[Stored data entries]

================================

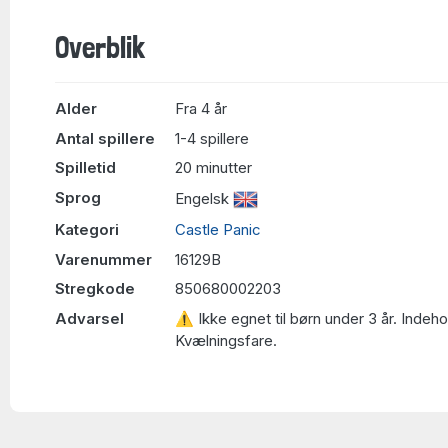
Overblik
Alder
Fra 4 år
Antal spillere
1-4 spillere
Spilletid
20 minutter
Sprog
Engelsk
Kategori
Castle Panic
Varenummer
16129B
Stregkode
850680002203
Advarsel
⚠ Ikke egnet til børn under 3 år. Indeh
Kvælningsfare.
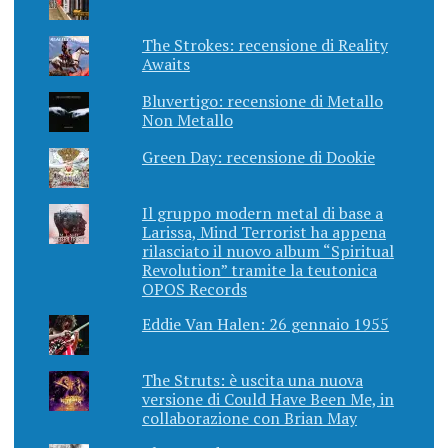
The Strokes: recensione di Reality
Awaits
Bluvertigo: recensione di Metallo
Non Metallo
Green Day: recensione di Dookie
Il gruppo modern metal di base a
Larissa, Mind Terrorist ha appena
rilasciato il nuovo album “Spiritual
Revolution” tramite la teutonica
OPOS Records
Eddie Van Halen: 26 gennaio 1955
The Struts: è uscita una nuova
versione di Could Have Been Me, in
collaborazione con Brian May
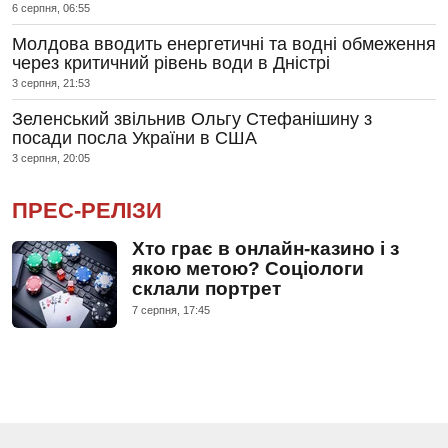
6 серпня, 06:55
Молдова вводить енергетичні та водні обмеження
через критичний рівень води в Дністрі
3 серпня, 21:53
Зеленський звільнив Ольгу Стефанішину з
посади посла України в США
3 серпня, 20:05
ПРЕС-РЕЛІЗИ
Хто грає в онлайн-казино і з
якою метою? Соціологи
склали портрет
7 серпня, 17:45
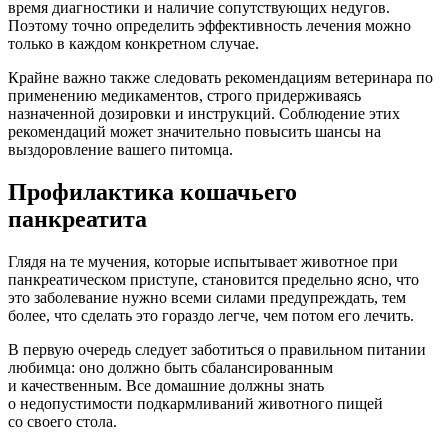
время диагностики и наличие сопутствующих недугов.
Поэтому точно определить эффективность лечения можно
только в каждом конкретном случае.
Крайне важно также следовать рекомендациям ветеринара по
применению медикаментов, строго придерживаясь
назначенной дозировки и инструкций. Соблюдение этих
рекомендаций может значительно повысить шансы на
выздоровление вашего питомца.
Профилактика кошачьего
панкреатита
Глядя на те мучения, которые испытывает животное при
панкреатическом приступе, становится предельно ясно, что
это заболевание нужно всеми силами предупреждать, тем
более, что сделать это гораздо легче, чем потом его лечить.
В первую очередь следует заботиться о правильном питании
любимца: оно должно быть сбалансированным
и качественным. Все домашние должны знать
о недопустимости подкармливаний животного пищей
со своего стола.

================================

### Problem to work on
Only one number is wanted: how many lines of the data above include the word "серпня".

### Result of this task
4